WORK REQUEST
Return each line of the records below that contains the word "实际金额".

Extracted records
----------------------------------------

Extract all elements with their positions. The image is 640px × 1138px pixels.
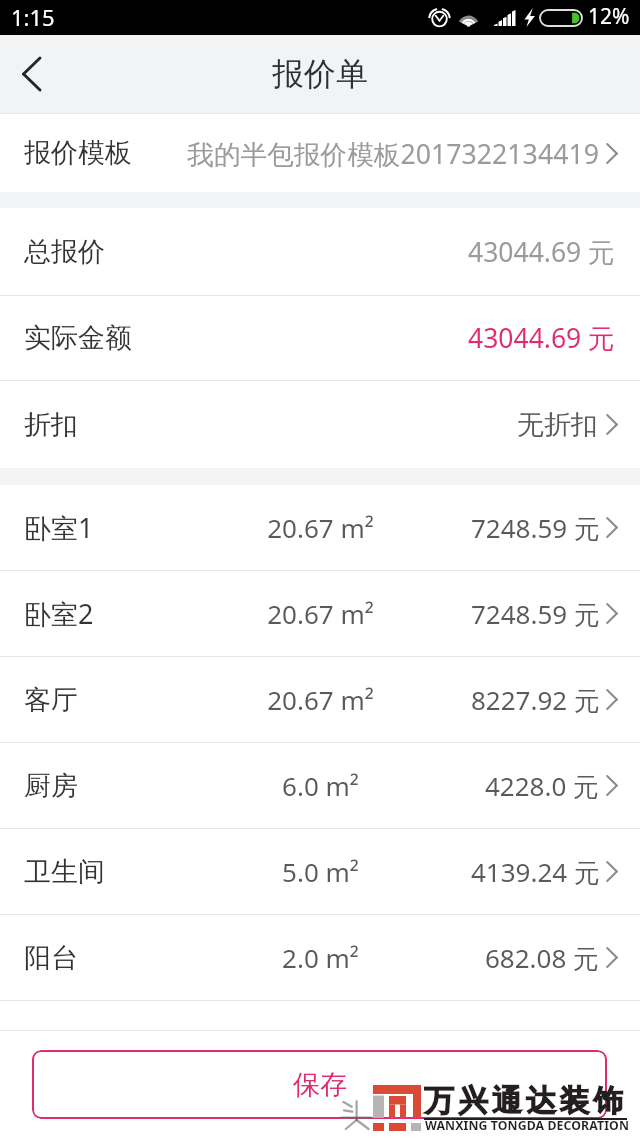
button[interactable]: 卧室2 — [0, 571, 640, 656]
staticText: 1:15 — [11, 2, 55, 32]
button[interactable]: 实际金额 — [0, 296, 640, 380]
staticText: 我的半包报价模板2017322134419 — [187, 135, 599, 171]
staticText: 4228.0 元 — [485, 768, 600, 804]
staticText: 7248.59 元 — [471, 596, 600, 632]
staticText: 20.67 m² — [267, 596, 374, 631]
staticText: 厨房 — [24, 769, 78, 803]
staticText: 报价模板 — [24, 136, 132, 170]
button[interactable]: 厨房 — [0, 743, 640, 828]
button[interactable]: 报价模板 — [0, 114, 640, 192]
staticText: 4139.24 元 — [471, 854, 600, 890]
staticText: 20.67 m² — [267, 682, 374, 717]
staticText: 20.67 m² — [267, 510, 374, 545]
staticText: WANXING TONGDA DECORATION — [424, 1117, 630, 1134]
staticText: 5.0 m² — [282, 854, 359, 889]
button[interactable]: 阳台 — [0, 915, 640, 1000]
staticText: 43044.69 元 — [468, 320, 615, 356]
staticText: 7248.59 元 — [471, 510, 600, 546]
button[interactable]: 卧室1 — [0, 485, 640, 570]
button[interactable]: 客厅 — [0, 657, 640, 742]
button[interactable]: 保存 — [32, 1050, 607, 1119]
staticText: 6.0 m² — [282, 768, 359, 803]
button[interactable]: 折扣 — [0, 381, 640, 468]
staticText: 12% — [588, 2, 630, 31]
staticText: 总报价 — [24, 235, 105, 269]
staticText: 8227.92 元 — [471, 682, 600, 718]
staticText: 阳台 — [24, 941, 78, 975]
button[interactable]: 卫生间 — [0, 829, 640, 914]
staticText: 682.08 元 — [485, 940, 600, 976]
staticText: 报价单 — [272, 54, 368, 94]
staticText: 2.0 m² — [282, 940, 359, 975]
staticText: 卧室1 — [24, 509, 94, 546]
staticText: 实际金额 — [24, 321, 132, 355]
staticText: 折扣 — [24, 408, 78, 442]
button[interactable]: 总报价 — [0, 208, 640, 295]
staticText: 卫生间 — [24, 855, 105, 889]
staticText: 万兴通达装饰 — [424, 1082, 628, 1120]
staticText: 客厅 — [24, 683, 78, 717]
button[interactable]: Back — [0, 35, 66, 113]
staticText: 无折扣 — [517, 408, 598, 442]
staticText: 43044.69 元 — [468, 234, 615, 270]
staticText: 保存 — [293, 1068, 347, 1102]
staticText: 卧室2 — [24, 595, 94, 632]
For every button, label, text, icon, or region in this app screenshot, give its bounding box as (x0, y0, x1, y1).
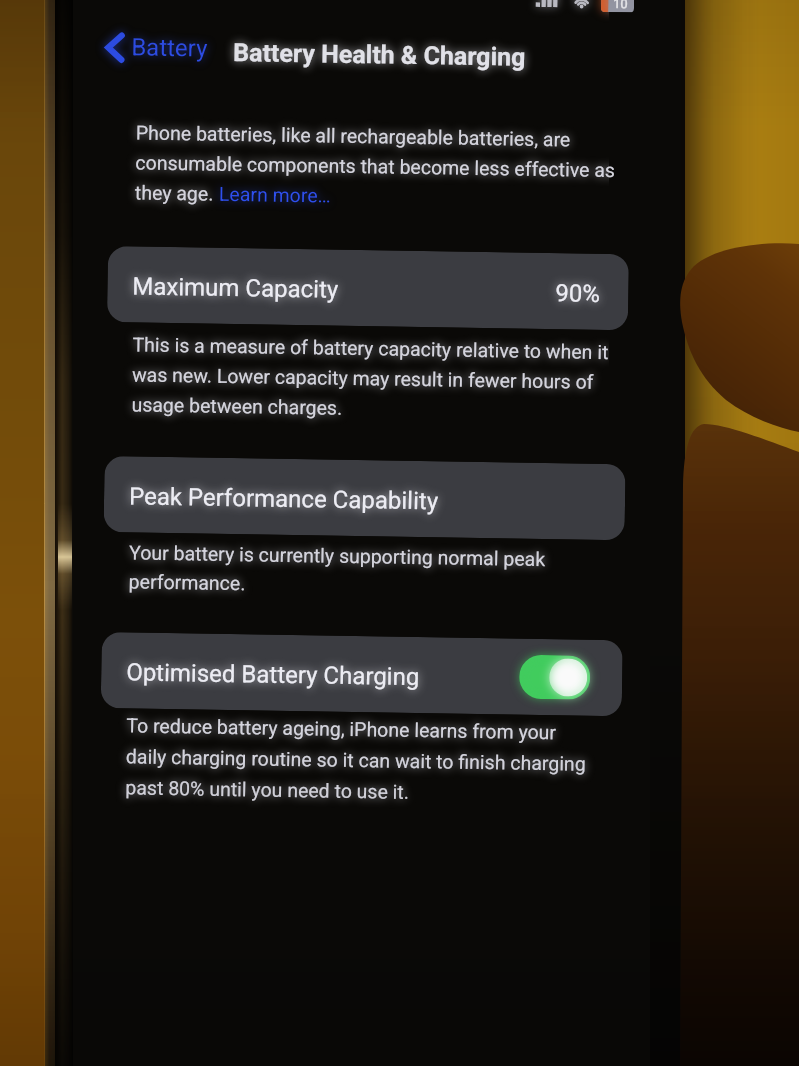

----------------------------------------

WRITTEN RESPONSE
button[interactable]: 实际金额 — [0, 296, 640, 380]
staticText: 实际金额 — [24, 321, 132, 355]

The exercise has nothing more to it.